++++ Records for the task ++++
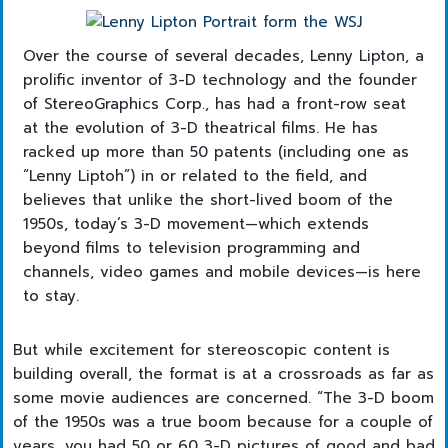
Over the course of several decades, Lenny Lipton, a
prolific inventor of 3-D technology and the founder
of StereoGraphics Corp., has had a front-row seat
at the evolution of 3-D theatrical films. He has
racked up more than 50 patents (including one as
“Lenny Liptoh”) in or related to the field, and
believes that unlike the short-lived boom of the
1950s, today’s 3-D movement—which extends
beyond films to television programming and
channels, video games and mobile devices—is here
to stay.
But while excitement for stereoscopic content is
building overall, the format is at a crossroads as far as
some movie audiences are concerned. “The 3-D boom
of the 1950s was a true boom because for a couple of
years, you had 50 or 60 3-D pictures of good and bad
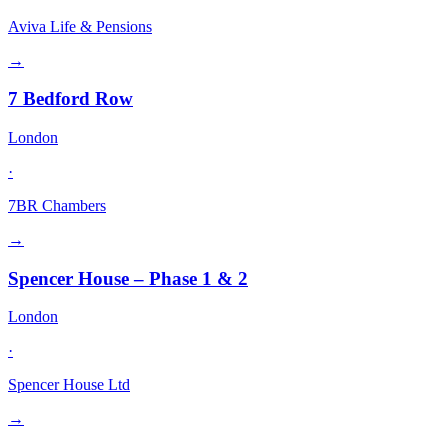
Aviva Life & Pensions
→
7 Bedford Row
London
·
7BR Chambers
→
Spencer House – Phase 1 & 2
London
·
Spencer House Ltd
→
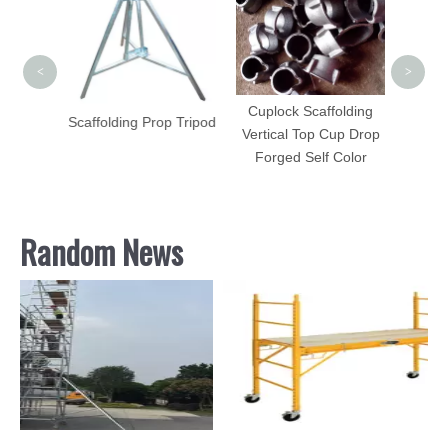
Ste
Ser
<
>
Cuplock Scaffolding
Scaffolding Prop Tripod
Vertical Top Cup Drop
me
Forged Self Color
e Plate
Random News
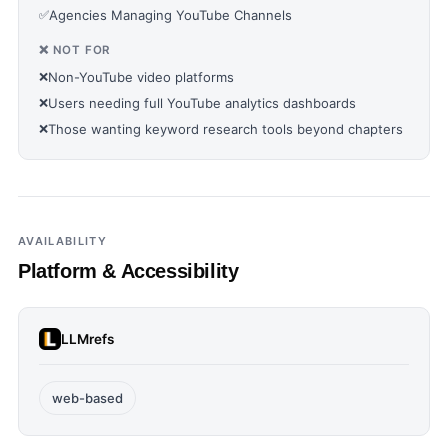
✅
Agencies Managing YouTube Channels
❌ NOT FOR
❌
Non-YouTube video platforms
❌
Users needing full YouTube analytics dashboards
❌
Those wanting keyword research tools beyond chapters
AVAILABILITY
Platform & Accessibility
LLMrefs
web-based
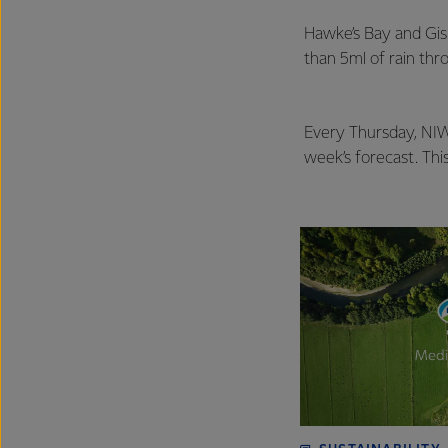
Hawke’s Bay and Gisb
than 5ml of rain th
Every Thursday, NIWA
week’s forecast. Thi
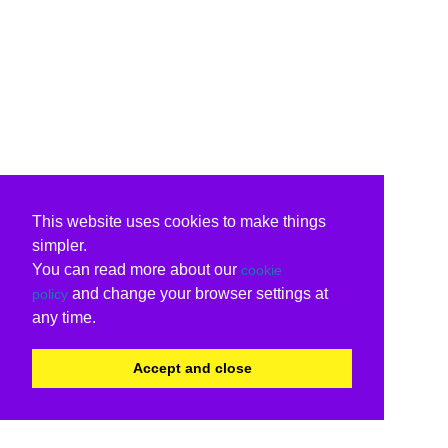
This website uses cookies to make things
simpler.
You can read more about our
cookie
and change your browser settings at
policy
any time.
Accept and close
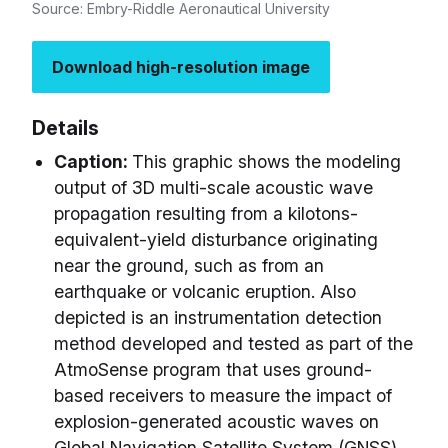
Source: Embry-Riddle Aeronautical University
Download high-resolution image
Details
Caption:
This graphic shows the modeling
output of 3D multi-scale acoustic wave
propagation resulting from a kilotons-
equivalent-yield disturbance originating
near the ground, such as from an
earthquake or volcanic eruption. Also
depicted is an instrumentation detection
method developed and tested as part of the
AtmoSense program that uses ground-
based receivers to measure the impact of
explosion-generated acoustic waves on
Global Navigation Satellite System (GNSS)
++++
[What to work on]
Write out the records above once more, word for word, with no pictures.

[Answer space]
Over the course of several decades, Lenny Lipton, a
prolific inventor of 3-D technology and the founder
of StereoGraphics Corp., has had a front-row seat
at the evolution of 3-D theatrical films. He has
racked up more than 50 patents (including one as
“Lenny Liptoh”) in or related to the field, and
believes that unlike the short-lived boom of the
1950s, today’s 3-D movement—which extends
beyond films to television programming and
channels, video games and mobile devices—is here
to stay.
But while excitement for stereoscopic content is
building overall, the format is at a crossroads as far as
some movie audiences are concerned. “The 3-D boom
of the 1950s was a true boom because for a couple of
years, you had 50 or 60 3-D pictures of good and bad
Aviva Life & Pensions
→
7 Bedford Row
London
·
7BR Chambers
→
Spencer House – Phase 1 & 2
London
·
Spencer House Ltd
→
Ste
Ser
<
>
Cuplock Scaffolding
Scaffolding Prop Tripod
Vertical Top Cup Drop
me
Forged Self Color
e Plate
Random News
✅
Agencies Managing YouTube Channels
❌ NOT FOR
❌
Non-YouTube video platforms
❌
Users needing full YouTube analytics dashboards
❌
Those wanting keyword research tools beyond chapters
AVAILABILITY
Platform & Accessibility
LLMrefs
web-based
Hawke’s Bay and Gisb
than 5ml of rain th
Every Thursday, NIWA
week’s forecast. Thi
This website uses cookies to make things
simpler.
You can read more about our
cookie
and change your browser settings at
policy
any time.
Accept and close
Source: Embry-Riddle Aeronautical University
Download high-resolution image
Details
Caption:
This graphic shows the modeling
output of 3D multi-scale acoustic wave
propagation resulting from a kilotons-
equivalent-yield disturbance originating
near the ground, such as from an
earthquake or volcanic eruption. Also
depicted is an instrumentation detection
method developed and tested as part of the
AtmoSense program that uses ground-
based receivers to measure the impact of
explosion-generated acoustic waves on
Global Navigation Satellite System (GNSS)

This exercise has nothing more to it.